De repente, todas las demás hienas dieron unos pasos hacia atrás. Agazapada y con la cola entre las patas, una de ellas se fue acercando lentamente con un objeto entre sus mandíbulas que dejó caer a mis pies. Al recogerlo me di cuenta qué clase de herramienta era. Un destornillador.

— ¿Y qué esperan que haga con esto, hienas?

—Algo parecido a lo que hicieron tus ancestros con la piedra, con el hierro o con la rueda.

—Esos inventos ocurrieron gradualmente en un proceso que tardó millones de años —la interrumpí. En cambio, estas cosas evolucionan en segundos. Y esa herramienta, que ingenuamente tú compañera me trae, es completamente obsoleta. Por si no lo sabían, hienas, hace muchísimo tiempo los hombres perdimos la capacidad de desarmar las cosas del mundo. Hoy nadie sabe cómo funciona nada. El mundo es una enorme caja negra. ¿De qué serviría un destornillador insignificante ahora?

En ese instante estalló un gemido colectivo que se confundió con risas entrecortadas, risas nerviosas. Las hienas empezaron a relamerse.

—Hubo una época en que tus congéneres sabían sacarle provecho a ese pulgar oponible. Pero veo que hablas desde lo más profundo de tus temores. Y además estás absolutamente convencido de lo que puedes, o mejor dicho, de lo que no puedes hacer! dijo la gran hiena. Hubo un silencio espeso que se hizo eterno. Y luego, estalló la carcajada epiléptica de la jauría.

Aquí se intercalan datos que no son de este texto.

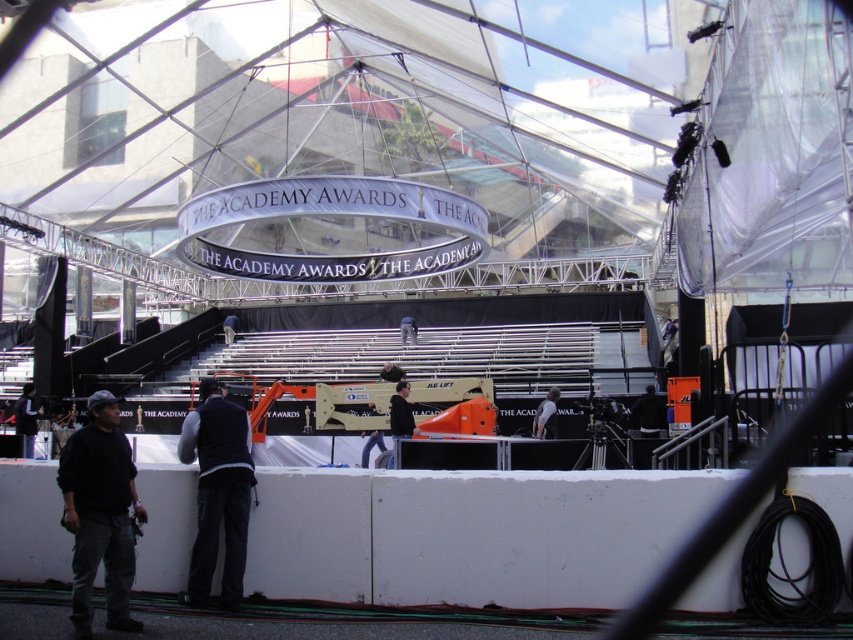 Which is in front, point (119, 413) or point (408, 419)?

Positioned in front is point (119, 413).

Is dark gray fabric jacket at lower left thinner than black matte jacket at center?

Indeed, dark gray fabric jacket at lower left has a lesser width compared to black matte jacket at center.

At what (x,y) coordinates should I click in order to perform the action: click on dark gray fabric jacket at lower left. Please return your answer as a coordinate pair (x, y). Looking at the image, I should click on (100, 513).

Image resolution: width=853 pixels, height=640 pixels. I want to click on dark gray fabric jacket at lower left, so click(100, 513).

Is white matte barrier at lower center bigger than dark gray fabric jacket at lower left?

Correct, white matte barrier at lower center is larger in size than dark gray fabric jacket at lower left.

Which is below, white matte barrier at lower center or dark gray fabric jacket at lower left?

dark gray fabric jacket at lower left is below.

Between point (366, 595) and point (86, 632), which one is positioned behind?

Point (366, 595)

You are a GUI agent. You are given a task and a screenshot of the screen. Output one action in this format:
    pyautogui.click(x=<x>, y=<y>)
    Task: Click on the white matte barrier at lower center
    
    Given the screenshot: What is the action you would take?
    pyautogui.click(x=469, y=534)

Who is more distant from viewer, (109, 444) or (209, 412)?

The point (209, 412) is behind.

Identify the location of dark gray fabric jacket at lower left. This screenshot has height=640, width=853. (100, 513).

You are a GUI agent. You are given a task and a screenshot of the screen. Output one action in this format:
    pyautogui.click(x=<x>, y=<y>)
    Task: Click on the dark gray fabric jacket at lower left
    This screenshot has width=853, height=640.
    Given the screenshot: What is the action you would take?
    pyautogui.click(x=100, y=513) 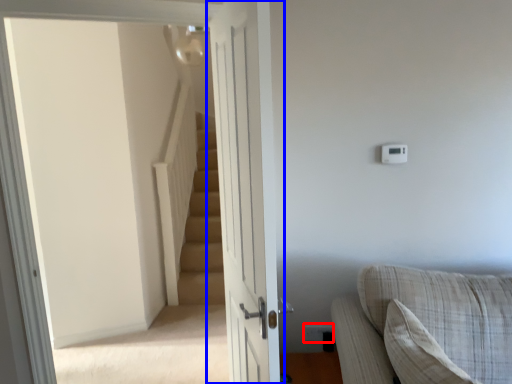 Question: Which object appears farthest to the camera in this image, electric outlet (highlighted by a red box) or door (highlighted by a blue box)?

Choices:
 (A) electric outlet
 (B) door

Answer: (A) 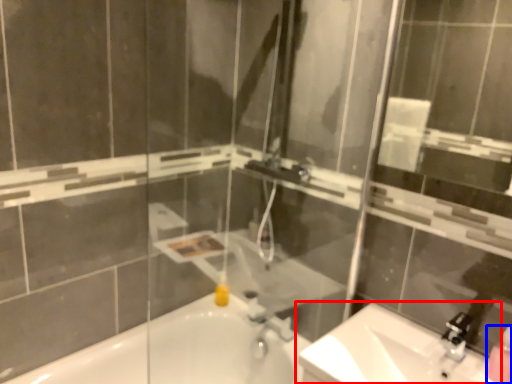 Question: Which point is further to the camera, sink (highlighted by a red box) or soap dispenser (highlighted by a blue box)?

Choices:
 (A) sink
 (B) soap dispenser

Answer: (B) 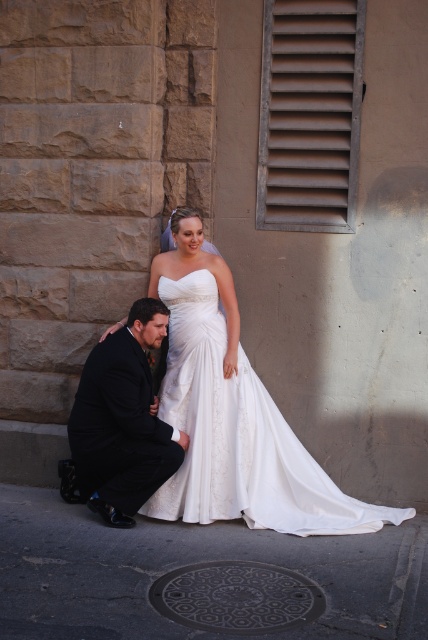 Question: Among these points, which one is farthest from the camera?

Choices:
 (A) (104, 461)
 (B) (252, 412)

Answer: (B)

Question: Is white satin dress at center above dark suit at lower left?

Choices:
 (A) no
 (B) yes

Answer: (A)

Question: Observing the image, what is the correct spatial positioning of white satin dress at center in reference to dark suit at lower left?

Choices:
 (A) right
 (B) left

Answer: (A)

Question: Is white satin dress at center further to camera compared to dark suit at lower left?

Choices:
 (A) yes
 (B) no

Answer: (B) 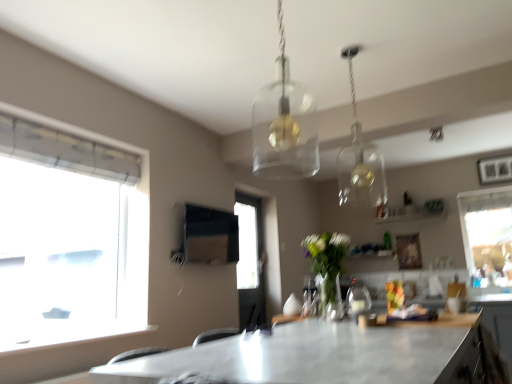 Question: Is transparent glass window at right positioned beyond the bounds of clear glass vase at center?

Choices:
 (A) no
 (B) yes

Answer: (B)

Question: Is transparent glass window at right positioned behind clear glass vase at center?

Choices:
 (A) no
 (B) yes

Answer: (B)

Question: From a real-world perspective, is transparent glass window at right over clear glass vase at center?

Choices:
 (A) no
 (B) yes

Answer: (B)

Question: Does transparent glass window at right have a greater width compared to clear glass vase at center?

Choices:
 (A) no
 (B) yes

Answer: (A)

Question: From the image's perspective, is transparent glass window at right below clear glass vase at center?

Choices:
 (A) no
 (B) yes

Answer: (B)

Question: Relative to metallic gray table at center, is matte black cabinet at lower right in front or behind?

Choices:
 (A) front
 (B) behind

Answer: (B)

Question: Considering the positions of matte black cabinet at lower right and metallic gray table at center in the image, is matte black cabinet at lower right bigger or smaller than metallic gray table at center?

Choices:
 (A) big
 (B) small

Answer: (B)

Question: In terms of width, does matte black cabinet at lower right look wider or thinner when compared to metallic gray table at center?

Choices:
 (A) wide
 (B) thin

Answer: (B)

Question: Is matte black cabinet at lower right inside or outside of metallic gray table at center?

Choices:
 (A) inside
 (B) outside

Answer: (B)

Question: Is metallic gray table at center spatially inside clear glass pendant light at upper center, the 2th lamp from the left, or outside of it?

Choices:
 (A) inside
 (B) outside

Answer: (B)

Question: From a real-world perspective, relative to clear glass pendant light at upper center, which is counted as the second lamp, starting from the front, is metallic gray table at center vertically above or below?

Choices:
 (A) below
 (B) above

Answer: (A)

Question: From their relative heights in the image, would you say metallic gray table at center is taller or shorter than clear glass pendant light at upper center, positioned as the 1th lamp in back-to-front order?

Choices:
 (A) short
 (B) tall

Answer: (A)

En ese instante me di cuenta que estaba completamente horrorizado. La hiena líder caminaba en círculos sin sacarme la mirada de encima y el agujero que conducía hacia la madriguera se encontraba despejado. A pesar de esa ventaja geográfica, descubierta tardíamente, no tenía la fuerza ni la agilidad necesarias para regresar a la madriguera sin ser destrozado por los colmillos de las fieras. Ni siquiera estaba seguro de asumir de nuevo mi rol de roedor para refugiarme en ese hoyo infame, en el que ahora debe permanecer confinada la especie humana.

Hombres roedores. Ignorantes del funcionamiento del mundo, de sus dinámicas, de sus lógicas. Incapaces de enfrentar a nuestro opresor, al que desconocemos por completo, atrincherados en el conformismo de nuestros temores. Evitar lo desconocido y juzgar todo aquello que nos resulte extraño. Seres inútiles, condenados a la triste felicidad de sobrevivir con las pequeñas comodidades que nos proporcionan nuestras madrigueras. No somos más que eso, pensaba.

De pronto, el balido de una oveja captó la atención de toda la jauría. Los ojos desorbitados del pastor a su regreso contrastaban con las pupilas dilatadas de las fieras que ya presagiaban el festín de sangre. Mientras tanto, la hiena líder caminaba lentamente en círculos, sin quitarme los ojos de encima, indiferente a lo que ocurría entre hienas y ovejas, bajo la mirada incrédula del pastor. 

— ¿Y tú por qué no te unes a tus compañeras? —titubeé.  

—Yo también aprendí a modificar mi dieta —masculló. Ahora solo como carne humana.